Elio Hector Lopez, who claims to be the head of el paquete, described a different price structure in a Forbes interview:
Most customers get the drive at home, where they exchange it for last week’s drive and the equivalent of $1.10 to $2.20. (Distributors selling to other distributors charge ten times as much.)Regardless, $4 million seems plausible. Lopez went on to say that the original founding group had broken up, but evaded the interviewer's questions about operational details.
The following video gives a view of the distribution of el paquete:
It includes an interview of "Dany Paquete" (shown above), a 26-year old "who looks more like a lazy college sophomore than a kingpin of a national blackmarket of pirated media." He is one of two competing national distributors in Havana.
The documentary does not disclose details on the gathering of information, but suggests that editors in Miami and Havana select movies, music, etc. each week.
Dany sounds more like an MBA business man than a drug dealer and is unafraid to appear on camera.
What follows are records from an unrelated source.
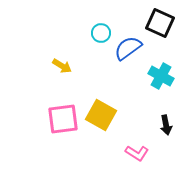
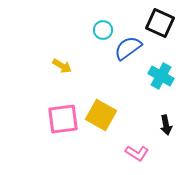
cyan circle: moved 2 px right, 3 px up
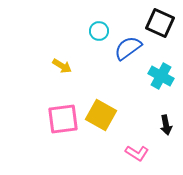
cyan circle: moved 4 px left, 1 px down
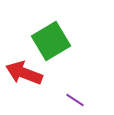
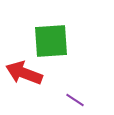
green square: rotated 27 degrees clockwise
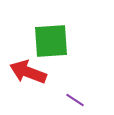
red arrow: moved 4 px right, 1 px up
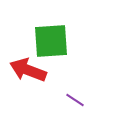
red arrow: moved 2 px up
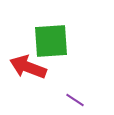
red arrow: moved 3 px up
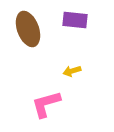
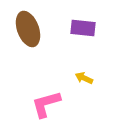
purple rectangle: moved 8 px right, 8 px down
yellow arrow: moved 12 px right, 7 px down; rotated 42 degrees clockwise
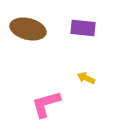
brown ellipse: rotated 56 degrees counterclockwise
yellow arrow: moved 2 px right
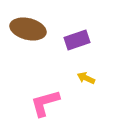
purple rectangle: moved 6 px left, 12 px down; rotated 25 degrees counterclockwise
pink L-shape: moved 1 px left, 1 px up
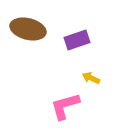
yellow arrow: moved 5 px right
pink L-shape: moved 20 px right, 3 px down
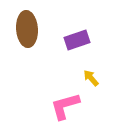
brown ellipse: moved 1 px left; rotated 72 degrees clockwise
yellow arrow: rotated 24 degrees clockwise
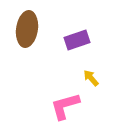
brown ellipse: rotated 12 degrees clockwise
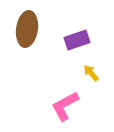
yellow arrow: moved 5 px up
pink L-shape: rotated 12 degrees counterclockwise
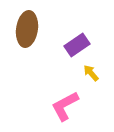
purple rectangle: moved 5 px down; rotated 15 degrees counterclockwise
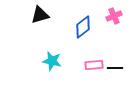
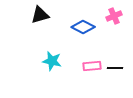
blue diamond: rotated 65 degrees clockwise
pink rectangle: moved 2 px left, 1 px down
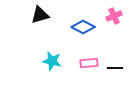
pink rectangle: moved 3 px left, 3 px up
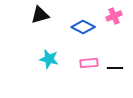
cyan star: moved 3 px left, 2 px up
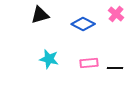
pink cross: moved 2 px right, 2 px up; rotated 28 degrees counterclockwise
blue diamond: moved 3 px up
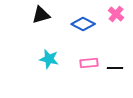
black triangle: moved 1 px right
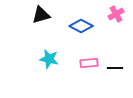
pink cross: rotated 21 degrees clockwise
blue diamond: moved 2 px left, 2 px down
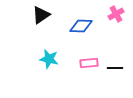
black triangle: rotated 18 degrees counterclockwise
blue diamond: rotated 25 degrees counterclockwise
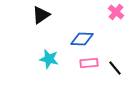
pink cross: moved 2 px up; rotated 21 degrees counterclockwise
blue diamond: moved 1 px right, 13 px down
black line: rotated 49 degrees clockwise
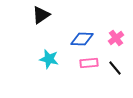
pink cross: moved 26 px down; rotated 14 degrees clockwise
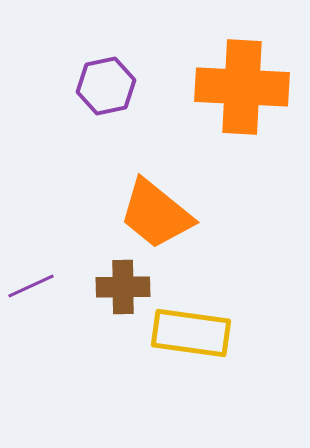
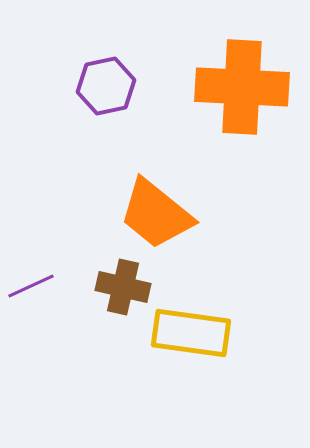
brown cross: rotated 14 degrees clockwise
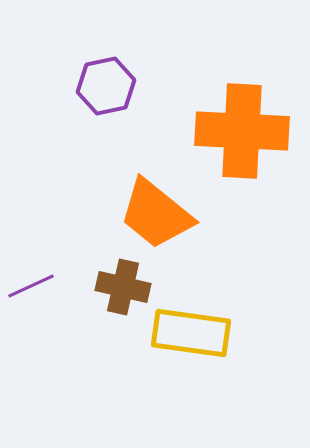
orange cross: moved 44 px down
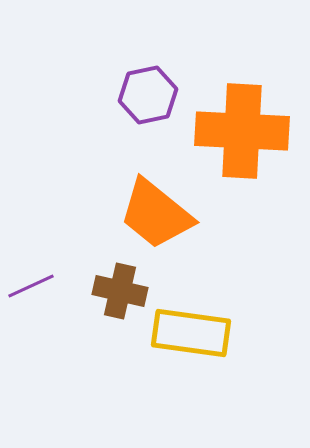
purple hexagon: moved 42 px right, 9 px down
brown cross: moved 3 px left, 4 px down
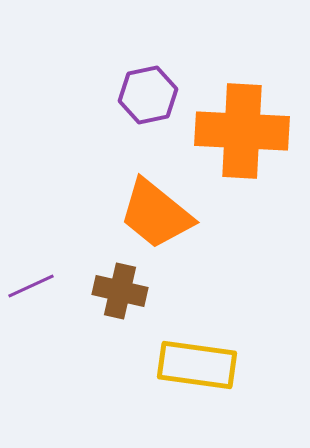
yellow rectangle: moved 6 px right, 32 px down
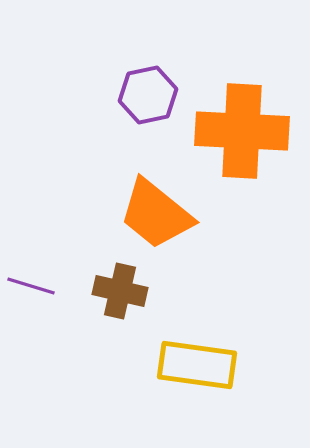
purple line: rotated 42 degrees clockwise
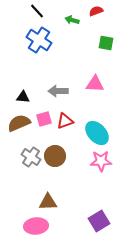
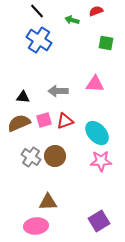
pink square: moved 1 px down
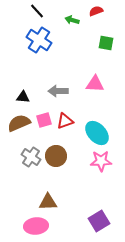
brown circle: moved 1 px right
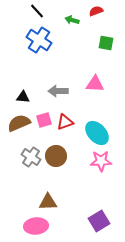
red triangle: moved 1 px down
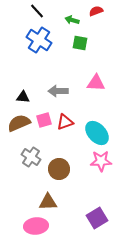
green square: moved 26 px left
pink triangle: moved 1 px right, 1 px up
brown circle: moved 3 px right, 13 px down
purple square: moved 2 px left, 3 px up
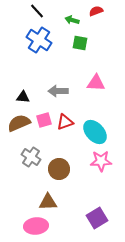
cyan ellipse: moved 2 px left, 1 px up
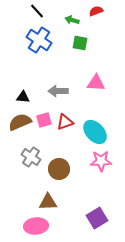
brown semicircle: moved 1 px right, 1 px up
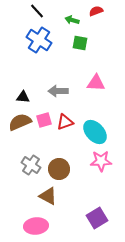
gray cross: moved 8 px down
brown triangle: moved 6 px up; rotated 30 degrees clockwise
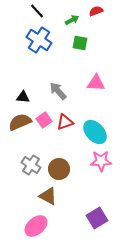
green arrow: rotated 136 degrees clockwise
gray arrow: rotated 48 degrees clockwise
pink square: rotated 21 degrees counterclockwise
pink ellipse: rotated 35 degrees counterclockwise
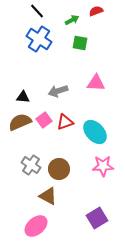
blue cross: moved 1 px up
gray arrow: rotated 66 degrees counterclockwise
pink star: moved 2 px right, 5 px down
The Cuban government clearly tolerates el paquete. Even if officials are not being paid off, it satisfies many consumers, making them less likely to press for open Internet access. Had he been writing today, Karl Marx would have said "el paquete is the opium of the masses."
I recently had an opportunity to ask a senior State Department spokesman whether el paquete copyright violation had come up during discussions with the Cubans and he said "no," but the agenda of Bilateral Commission includes discussion of claims for damages. The focus will no doubt be on Cuban claims for damages resulting from the embargo and US claims for nationalized property -- might that be stretched to include "Orange is the New Black?"
A recent news report sheds light on the economics of el paquete distribution. It features the video shown below -- an interview of an anonymous distributor of el paquete to end users. He pays $2 a week for the paquete and the price he charges his customers is a function of the amount of data they copy. For example, eight Gbytes costs 10 Cuban pesos, about 50 cents. To become a distributor, he had to invest in a computer -- an old tower PC -- and portable external hard drives.
Distributing el paquete is a side job. He earns about $32 a month, which he uses to buy extra food -- and he sees the latest episode of his favorite TV shows.